[Records contained in a dataset]
——
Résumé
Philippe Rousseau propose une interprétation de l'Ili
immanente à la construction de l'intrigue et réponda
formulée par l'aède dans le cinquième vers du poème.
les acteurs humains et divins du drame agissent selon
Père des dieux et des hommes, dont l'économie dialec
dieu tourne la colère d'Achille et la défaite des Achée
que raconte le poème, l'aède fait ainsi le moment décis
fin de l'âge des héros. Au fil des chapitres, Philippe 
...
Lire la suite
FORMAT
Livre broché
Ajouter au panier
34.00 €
——
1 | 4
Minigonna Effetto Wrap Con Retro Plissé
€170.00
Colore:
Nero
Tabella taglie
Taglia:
——
_Problem to work on_. Scan the entries above for the string "Philippe", and copy every line where it turns up.

_Exercise response_.
Philippe Rousseau propose une interprétation de l'Ili
fin de l'âge des héros. Au fil des chapitres, Philippe 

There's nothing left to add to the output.